What this task involves - Track down each line below containing the string "Estudios" and copy it.

Dataset excerpts -
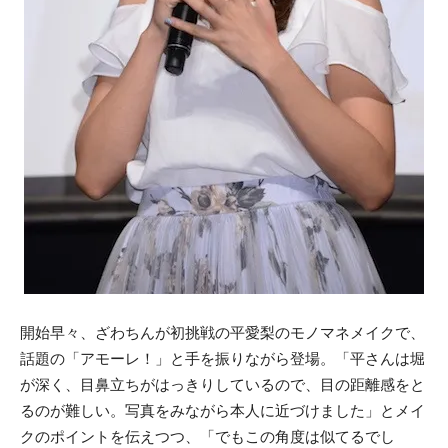
開始早々、ざわちんが初挑戦の平愛梨のモノマネメイクで、
話題の「アモーレ！」と手を振りながら登場。「平さんは堀
が深く、目鼻立ちがはっきりしているので、目の距離感をと
るのが難しい。写真をみながら本人に近づけました」とメイ
クのポイントを伝えつつ、「でもこの角度は似てるでし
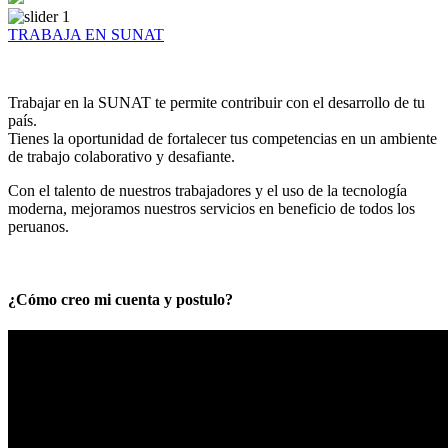
TRABAJA EN SUNAT
Trabajar en la SUNAT te permite contribuir con el desarrollo de tu
país.
Tienes la oportunidad de fortalecer tus competencias en un ambiente
de trabajo colaborativo y desafiante.
Con el talento de nuestros trabajadores y el uso de la tecnología
moderna, mejoramos nuestros servicios en beneficio de todos los
peruanos.
¿Cómo creo mi cuenta y postulo?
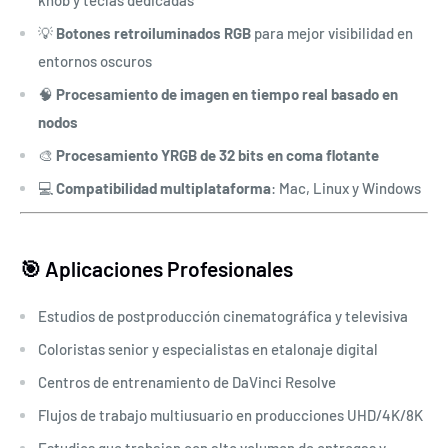
💡
Botones retroiluminados RGB
para mejor visibilidad en
entornos oscuros
🧠
Procesamiento de imagen en tiempo real basado en
nodos
🎨
Procesamiento YRGB de 32 bits en coma flotante
💻
Compatibilidad multiplataforma
: Mac, Linux y Windows
🎯 Aplicaciones Profesionales
Estudios de postproducción cinematográfica y televisiva
Coloristas senior y especialistas en etalonaje digital
Centros de entrenamiento de DaVinci Resolve
Flujos de trabajo multiusuario en producciones UHD/4K/8K
Estudios que trabajan con alto volumen de entregas y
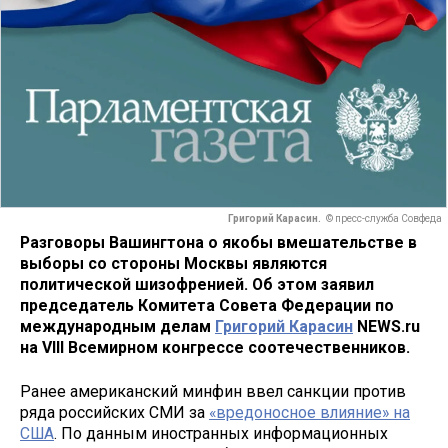
Григорий Карасин.
© пресс-служба Совфеда
Разговоры Вашингтона о якобы вмешательстве в
выборы со стороны Москвы являются
политической шизофренией
. Об этом заявил
председатель Комитета Совета Федерации по
международным делам
Григорий Карасин
NEWS.ru
на VIII Всемирном конгрессе соотечественников.
Ранее американский минфин ввел санкции против
ряда российских СМИ за
«вредоносное влияние» на
США
. По данным иностранных информационных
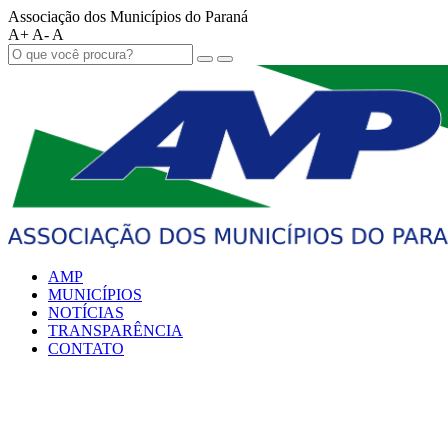
Associação dos Municípios do Paraná
A+
A-
A
AMP
MUNICÍPIOS
NOTÍCIAS
TRANSPARÊNCIA
CONTATO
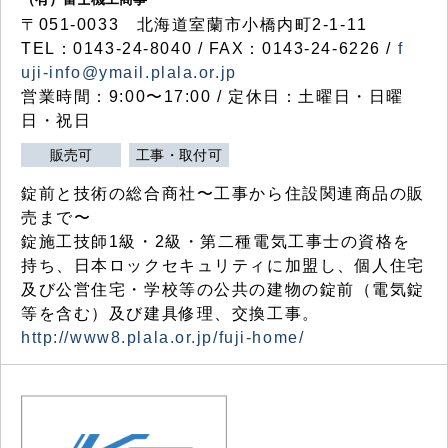
〒051-0033 北海道室蘭市小橋内町2-1-11
TEL：0143-24-8040 / FAX：0143-24-6226 /
f
uji-info@ymail.plala.or.jp
営業時間：9:00〜17:00 / 定休日：土曜日・日曜
日・祝日
販売可
工事・取付可
錠前と技術の総合商社〜工事から住設関連商品の販
売まで〜
錠施工技師1級・2級・第二種電気工事士の資格を
持ち、日本ロックセキュリティに加盟し、個人住宅
及び公営住宅・学校等の公共の建物の錠前（電気錠
等を含む）及び建具修理、交換工事。
http://www8.plala.or.jp/fuji-home/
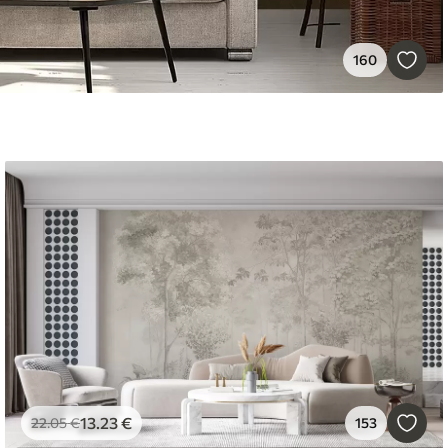
160
13
.23
€
22
.05
€
153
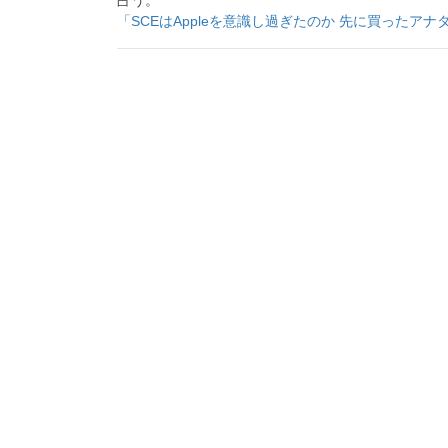
「SCEはAppleを意識し過ぎたのか 先に買ったアナタ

Response -
Estudios de postproducción cinematográfica y televisiva
Estudios que trabajan con alto volumen de entregas y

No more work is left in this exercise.